On 2015-08-27 03:03 AM, James K. Lowden wrote:
> On Wed, 26 Aug 2015 13:39:09 +0100
> Simon Slavin <slavins at bigfraud.org> wrote:
>
>> On 26 Aug 2015, at 11:27am, tonyp at acm.org wrote:
>>
>>> Plus, it apparently recognizes if the random() expression in the
>>> ORDER BY is the same as the SELECT one and again sort correctly
>>> (without re-evaluating) and without needing an alias.
>> Ah, but I would call /that/ a bug !
> I think I can convince you Postgres is right and SQLite is not.  :-)
> I'll give you 4 reasons:
>
> 1.  Theory
> 2.  Authority
> 3.  Atomicity
> 4.  Consistency

Thanks for the informative post, and I do agree with it except for 
specifically the Random() function.

Random() is not a function you use when you expect reproducible results. 
The very nature of the word suggests the opposite.

Further to this, among other posts there seem to be some confusion about 
the purpose of aliasing - especially since people think in programming 
terms. An alias isn't a variable or an array, it doesn't magically hold 
a state - it simply is a nick-name for a function.

This statement:
   SELECT Random() AS rr ORDER BY rr

cannot ever be functionally different to:
   SELECT Random() ORDER BY Random()

To use programming terms: rr is not a variable - it does not "hold" a 
value for the Random() function, it simply is a alphanumeric "pointer" 
to the the Random() function (in this case).

I wouldn't go so far as to call the behavior in Postgres a "bug" but 
just an implementation detail - I mean the values do end up being 
random, do they not?
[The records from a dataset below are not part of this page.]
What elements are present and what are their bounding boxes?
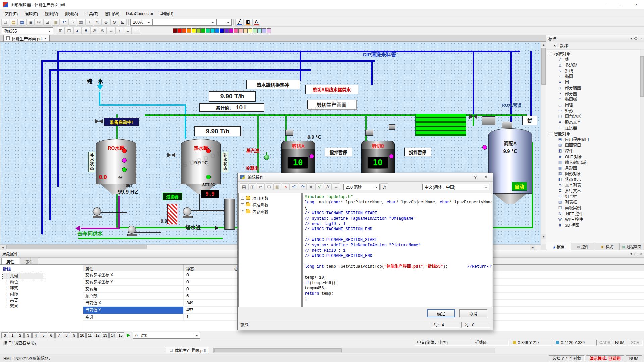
menu-item[interactable]: 排列(A): [61, 9, 82, 18]
flip-h-icon[interactable]: ↔: [107, 27, 115, 34]
color-swatch[interactable]: [173, 28, 177, 33]
pipe-valve[interactable]: [167, 153, 175, 157]
status-led[interactable]: [389, 154, 394, 159]
pipe-blue[interactable]: [300, 51, 301, 81]
menu-item[interactable]: 工具(T): [82, 9, 101, 18]
tower-in-label[interactable]: 塔水进: [185, 224, 201, 231]
pipe-green[interactable]: [78, 238, 223, 239]
layer-button[interactable]: 15: [117, 332, 124, 338]
pipe-blue[interactable]: [473, 51, 474, 116]
blend-tank-temp[interactable]: 9.9 ℃: [492, 148, 528, 154]
palette-item[interactable]: A 静态文本: [546, 119, 644, 125]
set-value[interactable]: 99.9 HZ: [118, 189, 138, 195]
color-swatch[interactable]: [243, 28, 248, 33]
cip-line-label[interactable]: CIP清洗来料管: [363, 51, 396, 58]
ro-level-unit[interactable]: %: [118, 175, 122, 180]
color-swatch[interactable]: [248, 28, 252, 33]
status-led[interactable]: [122, 158, 127, 163]
temp-mid-label[interactable]: 9.9 ℃: [308, 134, 321, 140]
color-swatch[interactable]: [234, 28, 238, 33]
color-swatch[interactable]: [220, 28, 224, 33]
flip-v-icon[interactable]: ↕: [115, 27, 123, 34]
cutter-b-label[interactable]: 剪切B: [364, 142, 392, 149]
palette-item[interactable]: ⊟ 组合框: [546, 193, 644, 199]
palette-item[interactable]: ▮ 3D 棒图: [546, 222, 644, 228]
align-icon[interactable]: ≡: [124, 27, 132, 34]
palette-item[interactable]: ╱ 线: [546, 56, 644, 62]
status-led[interactable]: [309, 154, 314, 159]
tower-inlet-arrow[interactable]: [215, 226, 219, 230]
maximize-icon[interactable]: □: [613, 0, 629, 9]
color-swatch[interactable]: [201, 28, 205, 33]
layer-button[interactable]: 0: [1, 332, 8, 338]
font-combo[interactable]: [152, 19, 216, 26]
pipe-blue[interactable]: [49, 69, 51, 220]
tab-close-icon[interactable]: ×: [44, 36, 46, 40]
property-category[interactable]: 其它: [3, 297, 83, 303]
heat-exchanger[interactable]: [167, 204, 177, 224]
cutter-b-display[interactable]: 10: [367, 157, 388, 169]
scroll-down-icon[interactable]: ▼: [541, 234, 546, 239]
palette-group-standard[interactable]: 标准对象: [546, 50, 644, 56]
pin-icon[interactable]: [634, 37, 638, 40]
layer-button[interactable]: 9: [71, 332, 78, 338]
new-icon[interactable]: □: [1, 19, 9, 26]
paste-icon[interactable]: ▥: [273, 183, 281, 190]
palette-item[interactable]: ∿ 折线: [546, 68, 644, 73]
status-led[interactable]: [206, 175, 211, 179]
distribute-icon[interactable]: ⋯: [132, 27, 140, 34]
layer-button[interactable]: 11: [86, 332, 93, 338]
layer-button[interactable]: 3: [24, 332, 32, 338]
close-icon[interactable]: ×: [482, 175, 490, 180]
cutter-a-display[interactable]: 10: [287, 157, 308, 169]
color-swatch[interactable]: [206, 28, 210, 33]
equipment-block[interactable]: [482, 116, 495, 125]
palette-item[interactable]: ◔ 部分圆: [546, 90, 644, 96]
paste-icon[interactable]: ▥: [52, 19, 60, 26]
pipe-cyan[interactable]: [185, 104, 186, 139]
scroll-up-icon[interactable]: ▲: [541, 42, 546, 47]
close-icon[interactable]: ×: [640, 37, 642, 40]
status-led[interactable]: [122, 148, 127, 153]
water-inlet-arrow[interactable]: [97, 85, 103, 90]
equipment-block[interactable]: [389, 124, 395, 130]
blend-tank-label[interactable]: 调配A: [492, 140, 528, 146]
redo-icon[interactable]: ↷: [68, 19, 76, 26]
trigger-interval-combo[interactable]: 250 毫秒: [343, 184, 380, 190]
dialog-title-bar[interactable]: 编辑操作 ? ×: [238, 173, 493, 182]
collapse-icon[interactable]: [549, 132, 552, 135]
palette-item[interactable]: ▣ 应用程序窗口: [546, 136, 644, 142]
preparing-indicator[interactable]: 准备启动中!: [104, 118, 139, 126]
function-tree-item[interactable]: 标准函数: [239, 201, 301, 208]
palette-item[interactable]: ▧ 图形对象: [546, 171, 644, 176]
numbers-icon[interactable]: #: [307, 183, 315, 190]
ro-pipe-label[interactable]: RO水管道: [502, 102, 522, 108]
layer-button[interactable]: 13: [102, 332, 109, 338]
palette-item[interactable]: ● 圆: [546, 79, 644, 85]
ungroup-icon[interactable]: ⊟: [65, 27, 73, 34]
copy-icon[interactable]: ⊡: [43, 19, 51, 26]
pipe-blue[interactable]: [371, 60, 373, 85]
palette-item[interactable]: ⌐ 连接器: [546, 125, 644, 130]
color-swatch[interactable]: [187, 28, 191, 33]
agitator-motor[interactable]: [365, 130, 373, 136]
group-icon[interactable]: ⊞: [57, 27, 65, 34]
filter-column[interactable]: [224, 199, 235, 230]
stir-pause-b[interactable]: 搅拌暂停: [404, 148, 431, 156]
properties-tab[interactable]: 属性: [1, 258, 19, 264]
palette-tab[interactable]: ◢ 标准: [546, 243, 571, 250]
pen-color-button[interactable]: ╱: [235, 19, 244, 26]
palette-item[interactable]: ◖ 部分椭圆: [546, 85, 644, 90]
cut-icon[interactable]: ✂: [35, 19, 43, 26]
pause-button-partial[interactable]: 暂: [522, 116, 537, 125]
palette-tab[interactable]: ▥ 过程画面: [620, 243, 644, 250]
undo-icon[interactable]: ↶: [60, 19, 68, 26]
layer-button[interactable]: 7: [55, 332, 62, 338]
palette-item[interactable]: ◠ 椭圆弧: [546, 96, 644, 102]
scrollbar-thumb[interactable]: [541, 48, 546, 85]
close-icon[interactable]: ×: [629, 0, 644, 9]
color-swatch[interactable]: [262, 28, 266, 33]
palette-item[interactable]: ◧ 状态显示: [546, 176, 644, 182]
set-label[interactable]: SET: [126, 183, 133, 187]
pipe-blue[interactable]: [57, 51, 59, 187]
They just chose to make the sorting possible by 
keeping the state information - a good thing since it produces what most 
people (especially programmers) seem to expect, but in no way (I think) 
an absolute adherence to a standard.

By James' standard, the Query:
SELECT Random() FROM t;  -- imagine table t hold 10 tuples

Should provide:
Random()
--------------
76398763987097830
76398763987097830
76398763987097830
76398763987097830
76398763987097830
76398763987097830
76398763987097830
76398763987097830
76398763987097830
76398763987097830

And I happen to agree if we do apply strict relational theory. The thing 
is though, when people invoke the Random() function, they really do not 
wish to see the above (as opposed to when the reference the Now() or 
similar functions, the above would be exactly what they wish to see). So 
SQLite, like PostGres, offer an alternate implementation detail in this 
regard.

The debate on whether either is absolutely "right" or "wrong" is just a 
silly one.  Postgres has the luxury of not being "Lite" nor needing to 
run on a phone, so the added code and memory to deal with saving a state 
of randomness for an entire result-set is not really problematic in 
Postgres, and not really in the design goals of SQLite.